Я продолжала молчать, так мы и доехали в тишине до самого дома. Какое-то неясное, смутное чувство поднималось во мне, и, хотя я еще до конца не смогла разобраться в нем, я ощутила нервозное волнение, смесь возбужденного отчаяния и страха, как, наверное, перед прыжком с парашютом. Я знала, такое чувство всегда начинало тревожить меня в тот момент, когда я еще не понимала, нет, скорее нащупывала своей более животной, чем разум, интуицией, что что-то скоро изменится в моей жизни и что я уже сама подневольно стремлюсь к этой перемене.
Я должна сознаться: этот вечер произвел на меня впечатление, но не фраками и вечерними платьями присутствующих, а непривычной расслабленностью людей. Вспоминая их, да и всю атмосферу вечера, я догадалась, что самое разительно непривычное для меня было ощущение общей беззаботности.
Нет, я понимала, конечно, что у них, как и у любых нормальных людей, полно повседневных и неповседневных забот, но эти заботы казались мне другого порядка, чем, скажем, мои или моих знакомых. Какие улетные фантазии завораживали меня в те редкие минуты, когда я могла заставить себя не думать о том, чем платить в следующий месяц за квартиру или лечь ли мне сегодня в три часа ночи либо, наоборот, прямо сейчас, в двенадцать, и проснуться в четыре утра, чтобы успеть подготовиться к занятиям?

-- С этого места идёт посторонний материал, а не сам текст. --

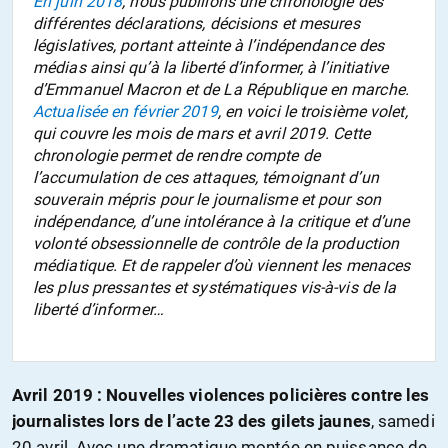
En juin 2018
, nous publiions une chronologie des
différentes déclarations, décisions et mesures
législatives, portant atteinte à l’indépendance des
médias ainsi qu’à la liberté d’informer, à l’initiative
d’Emmanuel Macron et de La République en marche.
Actualisée en février 2019
, en voici le troisième volet,
qui couvre les mois de mars et avril 2019. Cette
chronologie permet de rendre compte de
l’accumulation de ces attaques, témoignant d’un
souverain mépris pour le journalisme et pour son
indépendance, d’une intolérance à la critique et d’une
volonté obsessionnelle de contrôle de la production
médiatique. Et de rappeler d’où viennent les menaces
les plus pressantes et systématiques vis-à-vis de la
liberté d’informer…
Avril 2019 : Nouvelles violences policières contre les
journalistes lors de l’acte 23 des gilets jaunes
, samedi
20 avril. Avec une dramatique montée en puissance de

Позвонить Катьке и поболтать с ней полчаса, узнав у нее все последние сплетни и перемыв и без того давно стерильные косточки всем нашим близким и далеким знакомым. Или, если Катьки не было дома, взять какой-нибудь самый простенький детектив, чтобы не задумываться, и, включив какую-нибудь туфту по телевизору, не проникаться до конца ни тем, ни другим.
Мысль о дискретности хоть жизни, хоть чего другого, также, как информация о древних пирамидах или о каких-то там квантовых явлениях, не могла в принципе коснуться моего сознания, не потому, как я надеялась, что мое сознание было слишком упрощенно для них, а потому, что мысли эти не водились в среде обитания моего сознания. И наоборот, моему сознанию никогда не доводилось попадать в среду обитания подобных мыслей.
Я поняла, что существуют они как бы в разных плоскостях и пересечься им просто не представлялось возможности.
И не то, опять пришло мне в голову, что Катькины впечатления о ее мальчиках казались мне не стоящими времени или внимания, а просто не были они такими отвлеченными и потому беззаботными по сравнению с теми разговорами, что я слышала на вечере.
Я ходила, думая об этом, недели две-три, пытаясь разобраться в своих ощущениях, пока они, неясные и расплывчатые, не выразились в одной короткой фразе: «Я не там».
Уже потом, через годы, я, анализируя процесс мышления, разобралась, как та или иная мысль находит во мне конкретную форму. Сначала, поняла я, и мысли-то никакой нет, а только неопределенное, зыбкое, только интуитивное ощущение, догадка, взявшаяся из ниоткуда или скорее из всего – в общем, не знаю. Это эмбрион будущей мысли, и не надо бояться, что он бесследно рассосется, так же, как и не надо пытаться его развивать искусственно – он никуда не денется, он внутри и требует, как любой эмбрион, естественного, нефорсированного развития.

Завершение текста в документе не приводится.